* _About this task_: How many lines in the entries below contain "catégoriel"? Answer with the number only.

════════

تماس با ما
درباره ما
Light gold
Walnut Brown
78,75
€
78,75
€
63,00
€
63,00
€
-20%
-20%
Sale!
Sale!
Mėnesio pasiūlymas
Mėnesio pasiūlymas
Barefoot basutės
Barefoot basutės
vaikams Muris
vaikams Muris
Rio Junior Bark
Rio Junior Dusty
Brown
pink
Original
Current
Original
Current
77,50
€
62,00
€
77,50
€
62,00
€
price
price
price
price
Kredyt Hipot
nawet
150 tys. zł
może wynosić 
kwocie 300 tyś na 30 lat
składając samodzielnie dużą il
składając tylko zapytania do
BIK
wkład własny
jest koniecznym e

════════

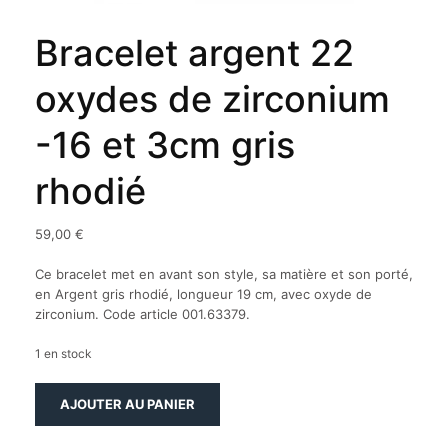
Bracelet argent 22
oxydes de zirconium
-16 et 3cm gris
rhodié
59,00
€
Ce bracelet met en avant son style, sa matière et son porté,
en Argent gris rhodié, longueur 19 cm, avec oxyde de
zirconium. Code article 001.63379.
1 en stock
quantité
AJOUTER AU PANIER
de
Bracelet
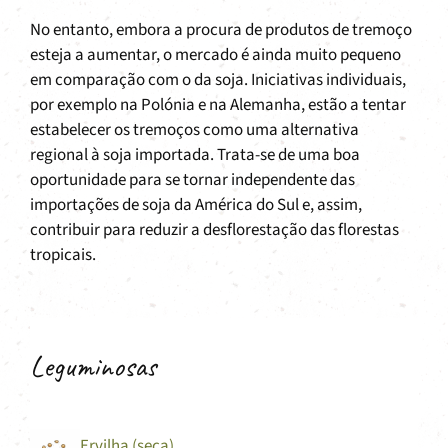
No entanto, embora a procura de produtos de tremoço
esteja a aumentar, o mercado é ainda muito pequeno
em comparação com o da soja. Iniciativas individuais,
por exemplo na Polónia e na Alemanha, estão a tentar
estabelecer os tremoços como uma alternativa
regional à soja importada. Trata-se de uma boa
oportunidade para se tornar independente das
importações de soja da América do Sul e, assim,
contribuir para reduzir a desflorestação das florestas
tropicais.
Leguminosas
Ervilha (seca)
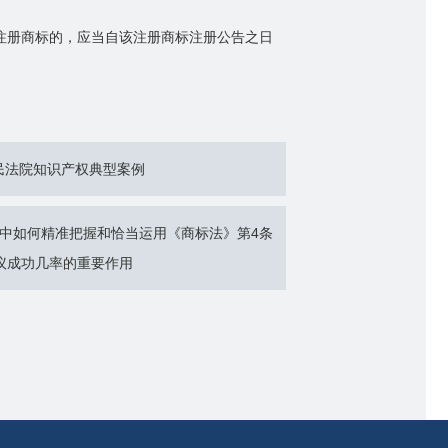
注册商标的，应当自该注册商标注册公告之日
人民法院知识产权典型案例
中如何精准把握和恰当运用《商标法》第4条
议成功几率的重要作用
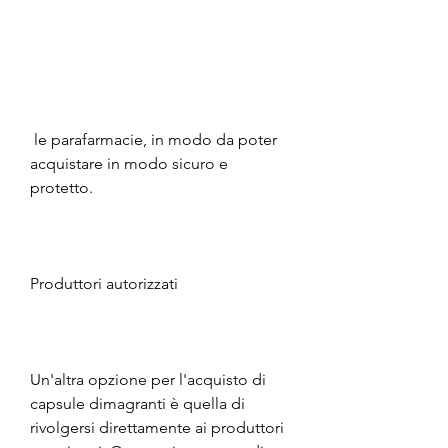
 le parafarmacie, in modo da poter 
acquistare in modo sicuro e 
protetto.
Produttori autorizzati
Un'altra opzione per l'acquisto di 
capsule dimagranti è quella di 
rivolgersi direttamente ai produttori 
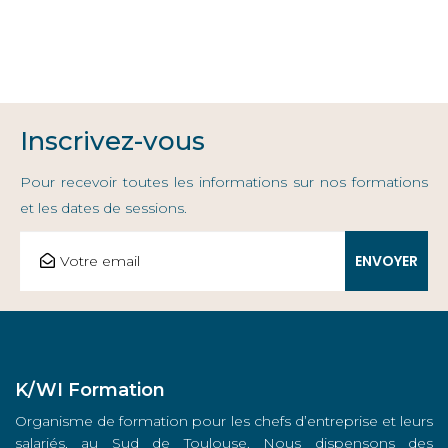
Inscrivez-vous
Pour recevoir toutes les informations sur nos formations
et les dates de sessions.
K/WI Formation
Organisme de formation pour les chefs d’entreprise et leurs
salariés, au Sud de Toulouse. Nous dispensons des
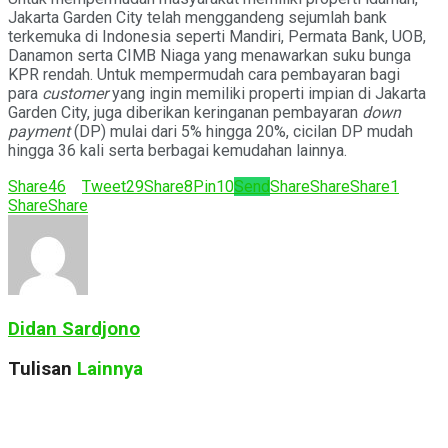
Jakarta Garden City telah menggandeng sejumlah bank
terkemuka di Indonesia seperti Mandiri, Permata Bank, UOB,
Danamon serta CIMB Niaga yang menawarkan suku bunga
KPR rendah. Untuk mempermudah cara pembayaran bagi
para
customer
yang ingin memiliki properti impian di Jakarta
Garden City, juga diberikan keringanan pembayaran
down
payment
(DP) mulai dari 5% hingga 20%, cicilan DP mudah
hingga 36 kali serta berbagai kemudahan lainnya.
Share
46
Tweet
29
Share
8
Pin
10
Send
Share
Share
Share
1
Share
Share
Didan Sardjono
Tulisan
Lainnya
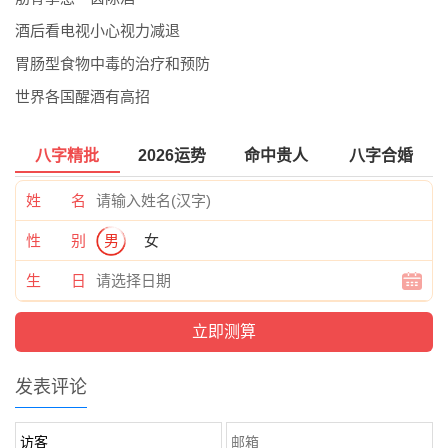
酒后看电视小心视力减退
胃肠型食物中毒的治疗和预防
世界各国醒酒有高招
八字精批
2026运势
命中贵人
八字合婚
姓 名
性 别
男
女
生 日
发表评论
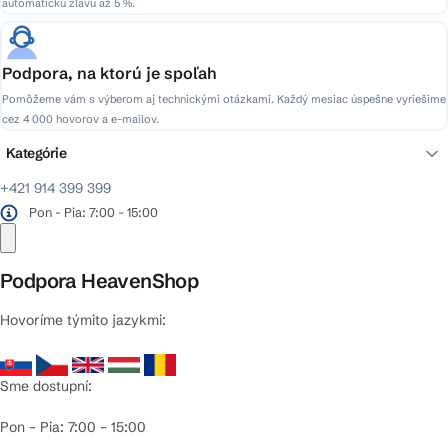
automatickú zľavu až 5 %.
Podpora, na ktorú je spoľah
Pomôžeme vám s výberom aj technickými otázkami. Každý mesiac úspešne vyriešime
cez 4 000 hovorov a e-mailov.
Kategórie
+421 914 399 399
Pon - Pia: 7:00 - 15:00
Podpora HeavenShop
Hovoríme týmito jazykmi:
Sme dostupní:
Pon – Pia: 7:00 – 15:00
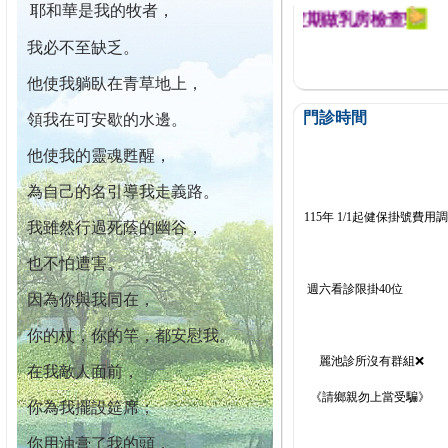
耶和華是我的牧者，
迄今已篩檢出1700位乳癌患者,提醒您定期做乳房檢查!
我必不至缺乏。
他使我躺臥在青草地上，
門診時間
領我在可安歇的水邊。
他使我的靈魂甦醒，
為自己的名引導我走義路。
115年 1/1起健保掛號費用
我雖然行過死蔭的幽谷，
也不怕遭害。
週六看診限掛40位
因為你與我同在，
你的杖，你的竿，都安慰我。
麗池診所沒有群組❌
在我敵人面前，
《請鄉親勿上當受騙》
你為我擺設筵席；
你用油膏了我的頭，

════════

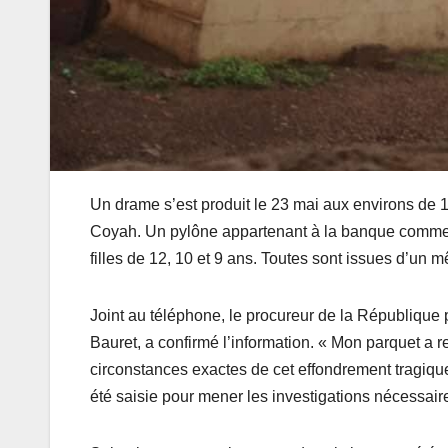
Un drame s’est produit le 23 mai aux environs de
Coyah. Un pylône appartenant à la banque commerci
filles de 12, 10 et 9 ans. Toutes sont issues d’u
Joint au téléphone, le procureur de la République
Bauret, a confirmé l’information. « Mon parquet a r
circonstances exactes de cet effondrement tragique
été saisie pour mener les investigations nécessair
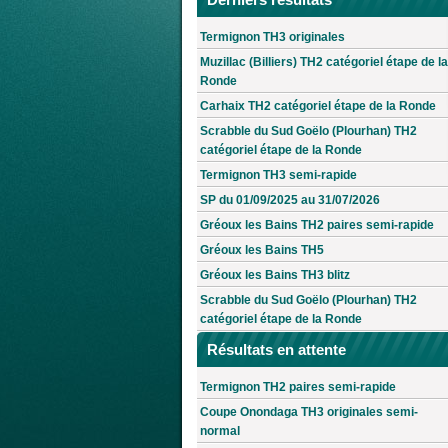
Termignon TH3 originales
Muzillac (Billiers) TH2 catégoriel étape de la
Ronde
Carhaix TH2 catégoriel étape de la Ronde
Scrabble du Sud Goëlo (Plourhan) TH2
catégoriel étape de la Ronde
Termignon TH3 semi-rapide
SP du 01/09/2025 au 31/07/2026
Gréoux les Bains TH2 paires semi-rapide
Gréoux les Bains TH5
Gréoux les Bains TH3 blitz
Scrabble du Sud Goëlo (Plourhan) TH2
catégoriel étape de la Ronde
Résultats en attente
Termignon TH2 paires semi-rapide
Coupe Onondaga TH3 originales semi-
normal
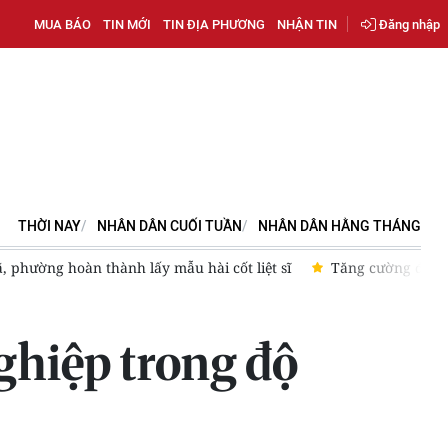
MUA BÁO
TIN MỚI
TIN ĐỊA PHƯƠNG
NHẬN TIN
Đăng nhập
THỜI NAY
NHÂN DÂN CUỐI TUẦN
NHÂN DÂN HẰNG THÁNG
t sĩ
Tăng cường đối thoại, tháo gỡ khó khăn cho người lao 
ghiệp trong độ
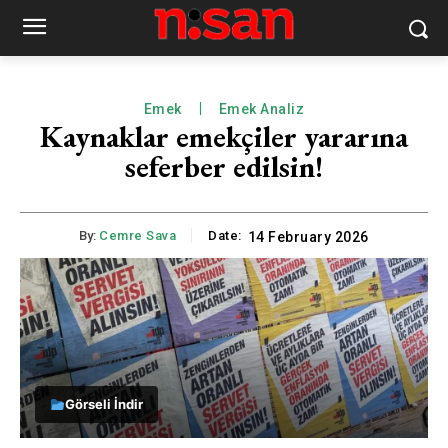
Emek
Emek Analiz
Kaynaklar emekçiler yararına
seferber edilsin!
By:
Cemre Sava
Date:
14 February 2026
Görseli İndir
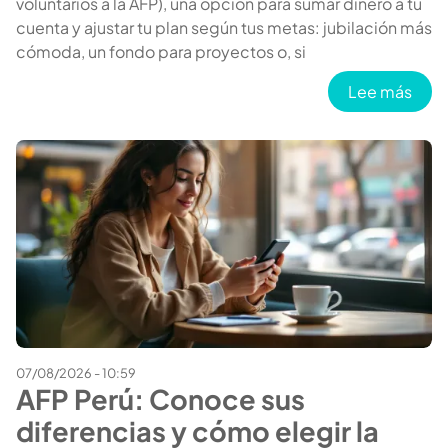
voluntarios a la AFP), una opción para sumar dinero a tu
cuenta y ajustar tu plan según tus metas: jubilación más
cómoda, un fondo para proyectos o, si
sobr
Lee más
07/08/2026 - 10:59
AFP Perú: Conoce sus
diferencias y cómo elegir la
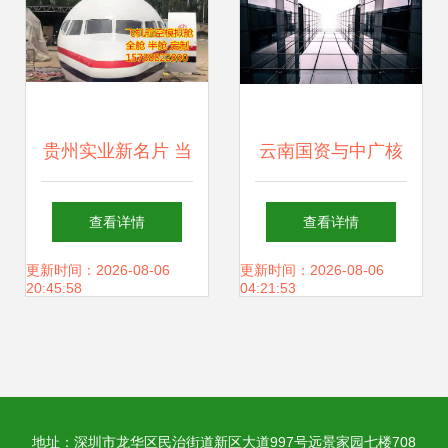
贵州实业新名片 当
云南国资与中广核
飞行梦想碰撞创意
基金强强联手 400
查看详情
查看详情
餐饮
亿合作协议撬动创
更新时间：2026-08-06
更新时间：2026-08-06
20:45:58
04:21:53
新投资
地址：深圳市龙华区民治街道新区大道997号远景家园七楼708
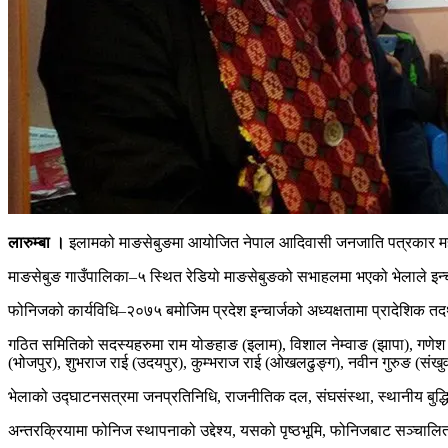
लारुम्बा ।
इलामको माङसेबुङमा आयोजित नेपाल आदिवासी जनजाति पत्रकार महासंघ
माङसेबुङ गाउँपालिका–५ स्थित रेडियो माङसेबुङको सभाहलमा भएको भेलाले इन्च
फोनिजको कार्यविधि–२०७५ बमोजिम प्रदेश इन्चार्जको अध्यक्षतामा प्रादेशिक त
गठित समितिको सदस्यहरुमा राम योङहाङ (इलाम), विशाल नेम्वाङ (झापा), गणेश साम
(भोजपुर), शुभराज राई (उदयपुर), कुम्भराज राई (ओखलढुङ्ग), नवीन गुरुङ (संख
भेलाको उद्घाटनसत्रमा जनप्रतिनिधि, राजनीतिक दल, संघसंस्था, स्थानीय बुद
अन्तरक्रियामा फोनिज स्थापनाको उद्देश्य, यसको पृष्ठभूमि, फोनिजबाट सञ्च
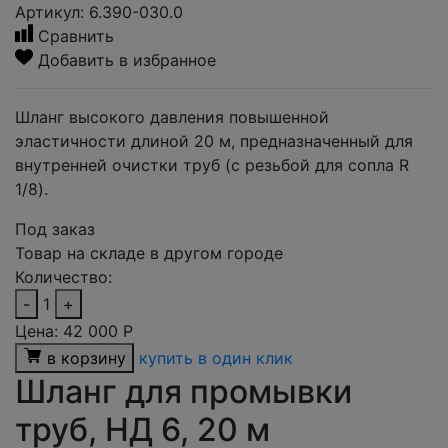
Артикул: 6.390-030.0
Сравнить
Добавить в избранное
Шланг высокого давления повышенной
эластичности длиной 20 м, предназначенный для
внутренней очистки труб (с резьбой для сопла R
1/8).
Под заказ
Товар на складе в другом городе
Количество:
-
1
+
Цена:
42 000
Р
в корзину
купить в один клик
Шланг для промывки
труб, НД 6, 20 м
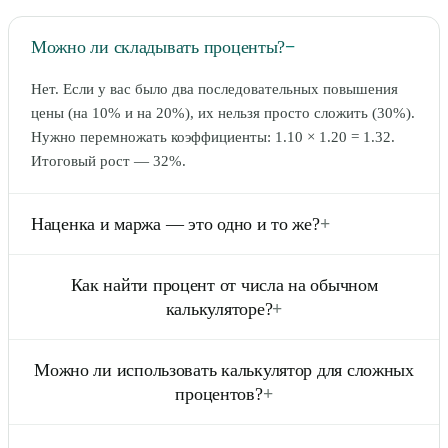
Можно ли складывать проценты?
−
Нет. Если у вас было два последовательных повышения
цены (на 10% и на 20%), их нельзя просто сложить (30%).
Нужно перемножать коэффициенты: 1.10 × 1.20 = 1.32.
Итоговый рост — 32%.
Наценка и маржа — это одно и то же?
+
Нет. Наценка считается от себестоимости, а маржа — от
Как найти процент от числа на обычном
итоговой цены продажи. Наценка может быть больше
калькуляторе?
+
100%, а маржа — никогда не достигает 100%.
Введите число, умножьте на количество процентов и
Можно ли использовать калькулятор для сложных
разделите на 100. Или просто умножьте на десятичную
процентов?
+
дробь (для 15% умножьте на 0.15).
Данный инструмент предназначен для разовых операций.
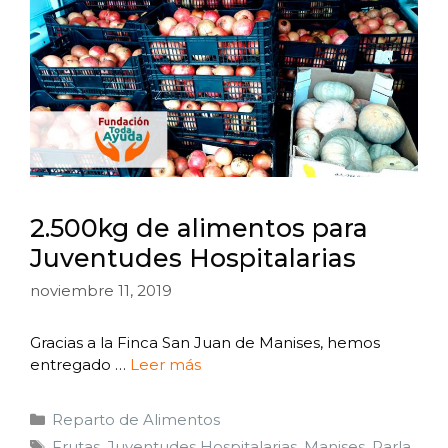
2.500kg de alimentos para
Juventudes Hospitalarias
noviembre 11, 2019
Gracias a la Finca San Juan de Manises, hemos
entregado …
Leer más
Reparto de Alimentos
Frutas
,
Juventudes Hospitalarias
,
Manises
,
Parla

════════

* _Exercise response_: 4